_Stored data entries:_
-----
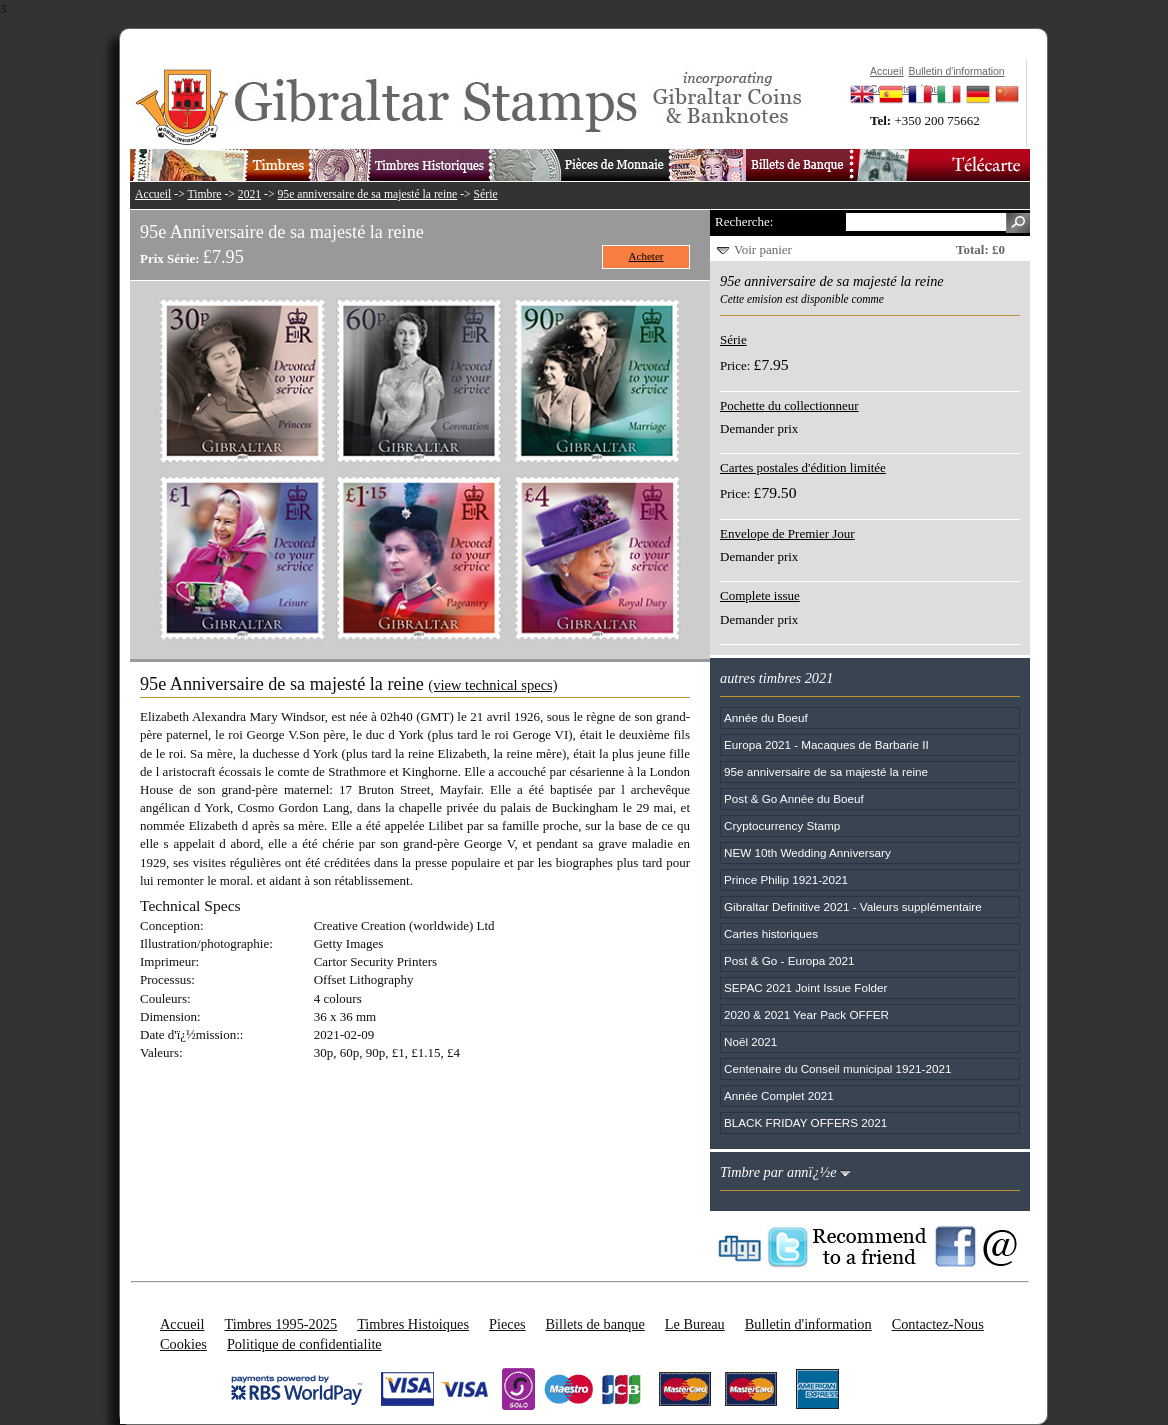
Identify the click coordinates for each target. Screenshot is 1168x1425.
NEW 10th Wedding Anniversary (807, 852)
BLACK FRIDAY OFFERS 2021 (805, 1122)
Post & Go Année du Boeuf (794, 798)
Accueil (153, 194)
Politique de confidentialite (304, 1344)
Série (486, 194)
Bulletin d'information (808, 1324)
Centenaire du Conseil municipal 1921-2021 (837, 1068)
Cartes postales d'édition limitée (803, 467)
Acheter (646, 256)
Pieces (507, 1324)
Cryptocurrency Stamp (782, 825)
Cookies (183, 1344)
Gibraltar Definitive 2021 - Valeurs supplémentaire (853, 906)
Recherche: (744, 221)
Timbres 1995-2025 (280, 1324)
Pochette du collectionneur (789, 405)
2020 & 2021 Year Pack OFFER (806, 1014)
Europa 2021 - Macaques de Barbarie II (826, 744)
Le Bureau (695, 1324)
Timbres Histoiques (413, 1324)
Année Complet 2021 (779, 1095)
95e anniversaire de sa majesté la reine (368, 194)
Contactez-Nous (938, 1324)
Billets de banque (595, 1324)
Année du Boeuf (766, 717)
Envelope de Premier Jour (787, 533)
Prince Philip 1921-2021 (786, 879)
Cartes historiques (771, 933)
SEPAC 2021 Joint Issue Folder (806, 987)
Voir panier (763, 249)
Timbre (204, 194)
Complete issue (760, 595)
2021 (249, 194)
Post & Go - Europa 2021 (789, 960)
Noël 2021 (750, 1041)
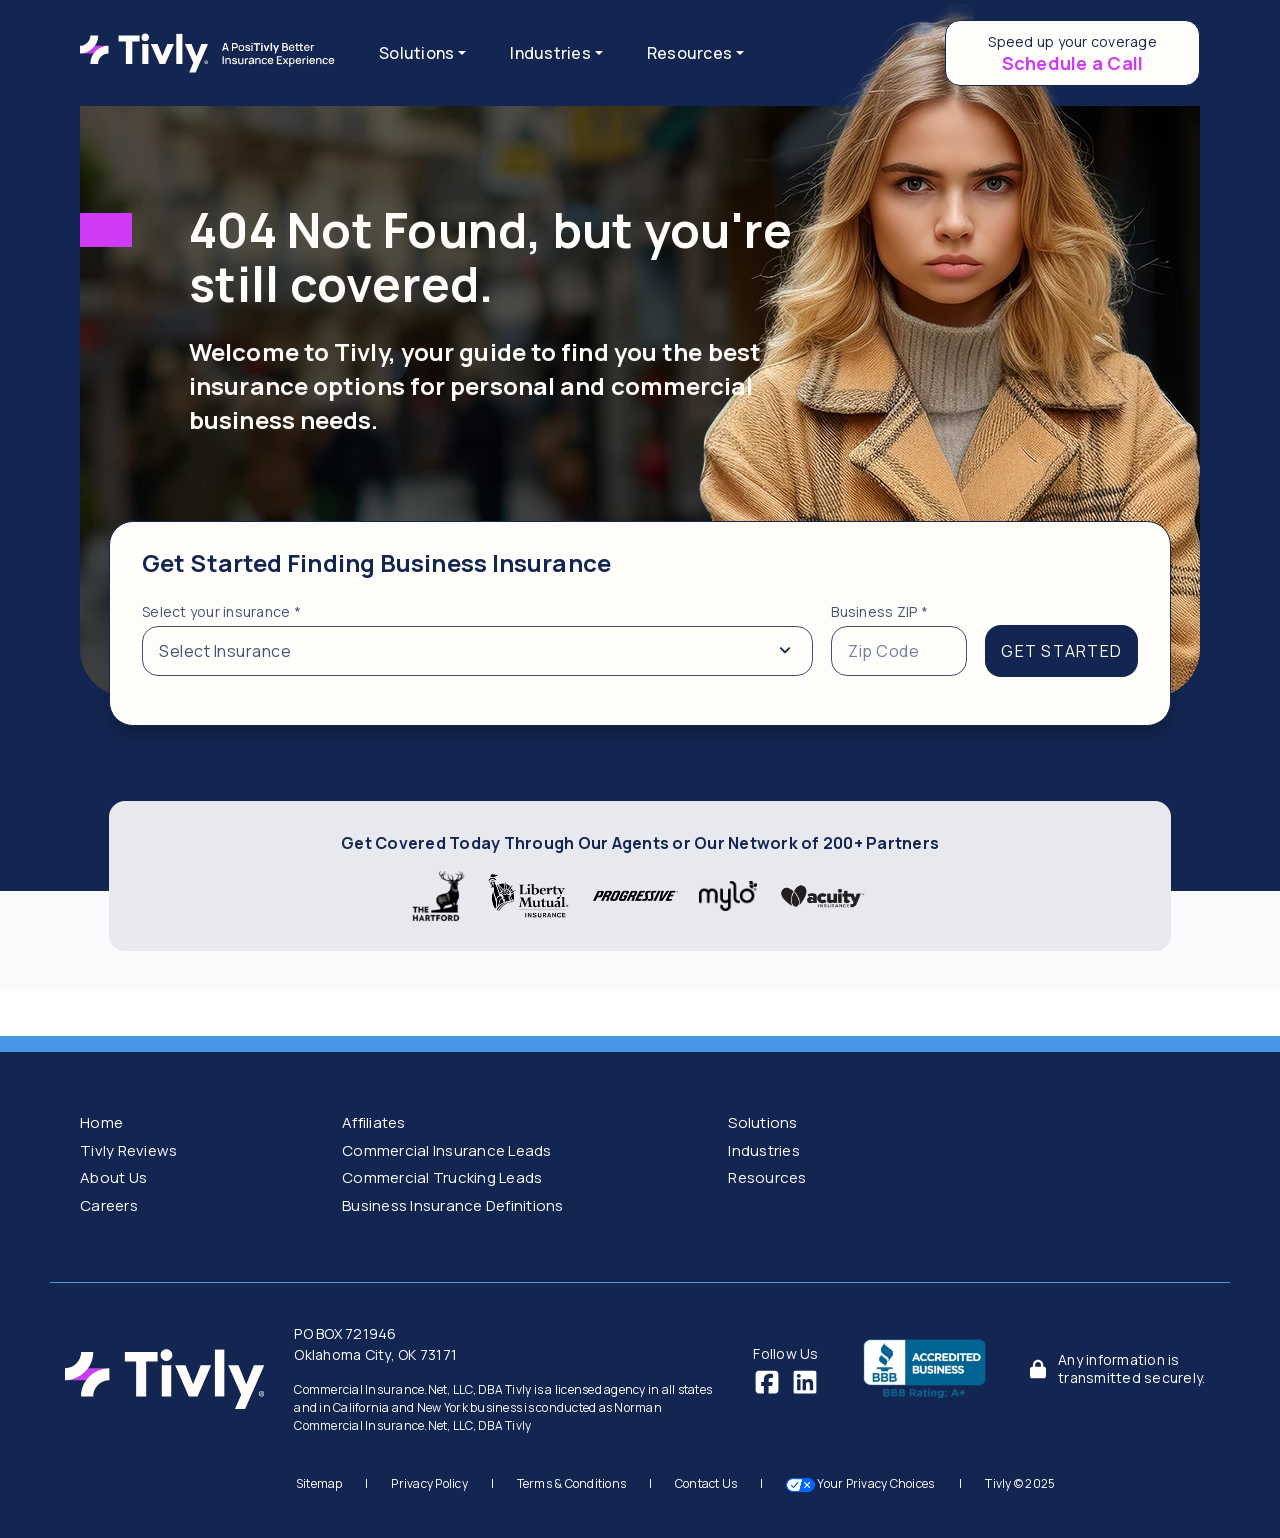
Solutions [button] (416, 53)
-----
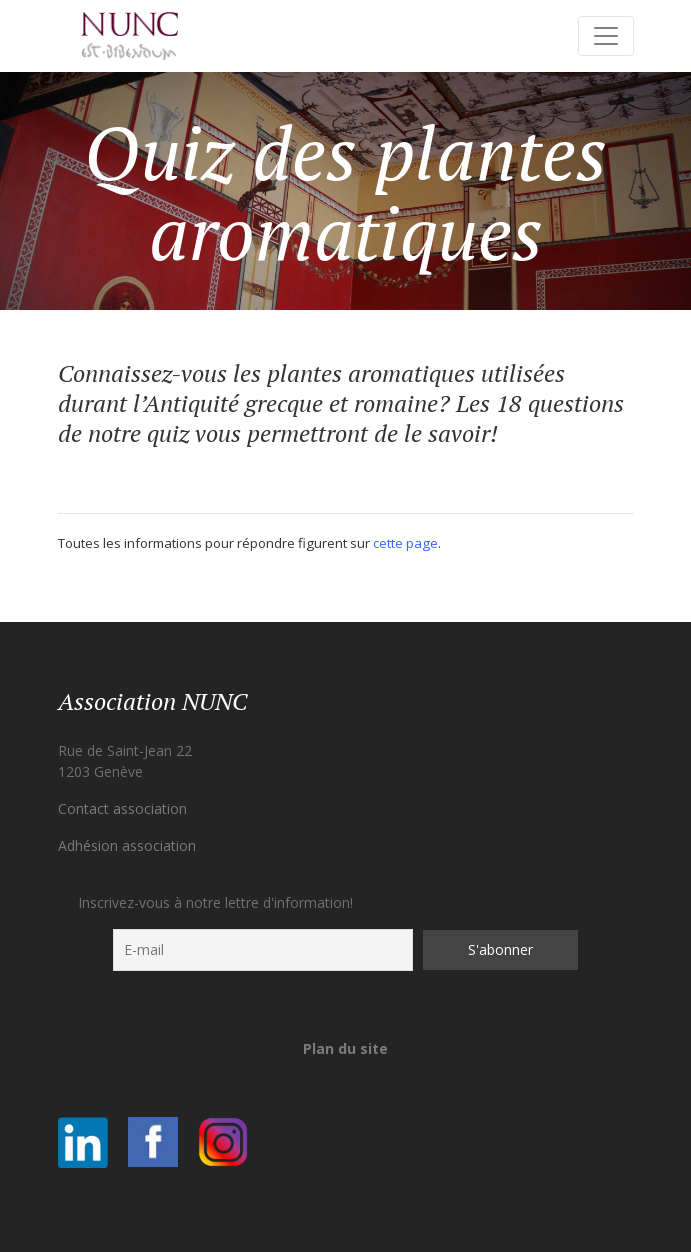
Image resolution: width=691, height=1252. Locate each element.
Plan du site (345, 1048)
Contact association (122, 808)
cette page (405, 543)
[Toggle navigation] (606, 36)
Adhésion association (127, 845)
-----
Retrieve all lines from the data that contain the string "Cartes".

_EXERCISE ANSWER:_
Cartes postales d'édition limitée (803, 467)
Cartes historiques (771, 933)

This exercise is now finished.